Monday, June 29, 2009

I Really Hate Rails. A Lot.

Why? Because it's not worth it. Over the past couple weeks I've been working on a project that uses Ruby on Rails, trying to develop a plugin for it. It has been an absolute nightmare.




First I tried installing Rails on Windows. Ruby is a language that makes very heavy use of the command line and command line tools. As you may have guessed, Windows doesn't play well with that. Getting Ruby running is easy enough, but anything past that becomes tedious. Here was my experience.


I needed to work on a project that resides in a git repository, which is where the trouble started. Getting git to work on Windows took awhile, but I managed to get it up without too much trouble, so I continued on. I downloaded the Ruby One-Click Installer, ran it, and was happy to see everything was working fine -- or so I thought.


Next I had to install the Rails gem-- which should be easy enough, but no matter what I try, the gem command always says I need to update to a different version of RubyGems (even though it's the latest version). Eventually I managed to fix that somehow (no idea how). Second, the project I'm working on specifically requires Rails 2.2 -- not a big deal, just add -v=2.2 to the install command. Well, I lost some time here just because Windows wants the entire "-v=2.2", not just -v="2.2" string to be wrapped in quotes, or it will completely fail.


So I finally get the right versions of everything installed and I'm ready to get a running copy of this application. I try starting the server (ruby script/server) and get the message that I need to migrate the database. Easy enough -- just a simple rake db:migrate command right?
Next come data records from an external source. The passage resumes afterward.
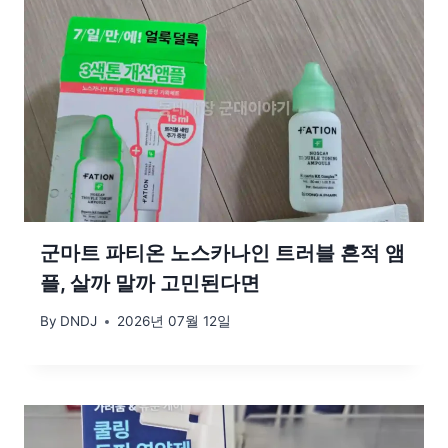
군마트 파티온 노스카나인 트러블 흔적 앰
플, 살까 말까 고민된다면
By
DNDJ
2026년 07월 12일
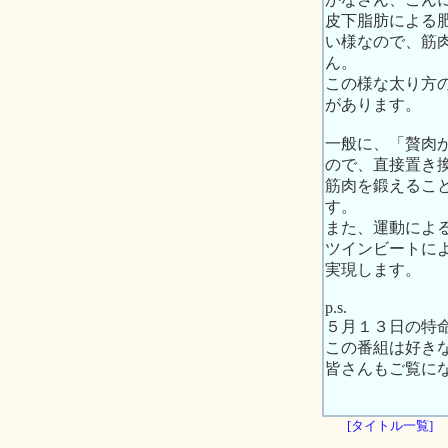
皮下脂肪による
い様なので、筋
ん。
この様な太り方
があります。
一般に、「贅肉
ので、直接置き
筋肉を鍛えるこ
す。
また、運動によ
ツインビートに
実現します。
p.s.
５月１３日の特命
この番組は好き
皆さんもご覧に
[タイトル一覧]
Wrong. The rake failed because I needed to run rake create_a_secret. Fine. So I run rake create_a_secret, which fails because the command apparently makes use of some commands that don't exist on Windows machines. At this point I'm extremely frustrated.



Trying it on Mac:

So most Rails users use Macs, so I figured I'd try getting this all set up there. I retrace the steps I took on Windows and was surprised to find that it was relatively painless. I got the base application up and running, so I decided to create a new project so I could actually start learning Rails. Everything seems to be working fine, until I want to start creating relationships. Turns out sqlite produces all sorts of errors when using the belongs_to, has_many, etc functions. Well, I already had MySQL installed for the application I was working on so I figured I'd just change the configuration to use MySQL instead. Well that failed too. Turns out to make everything work I'd have to download the MySQL source code, the mysql gem source code, compile them against each other and do all sorts of other stuff just to make this application connect to MySQL. Not worth it.



By this point I've spent so much time trying to get Rails up and running that I'm ready to throw my laptop across the room. For all the work it takes to get a working rails environment, I just don't think it's worth it to choose it as platform for development. The reason I got into web development is because the technologies are cross-platform and applications can be delivered to any system. On top of that, you don't need much to create a web site, just a text editor and a server. Ruby has so many dependencies, requirements, and quirks that it causes more problems than it solves. The syntax is very implicit, making it difficult to follow for beginners.



These are some of the reasons I chose to start this project. I wanted a framework that didn't require a single bit of command-line interaction (no I don't have anything against the command line-- but it's a system tool, not a web development tool), that could be used from any machine, and that didn't NEED to be installed, just loaded (require_once('wax_init.php');).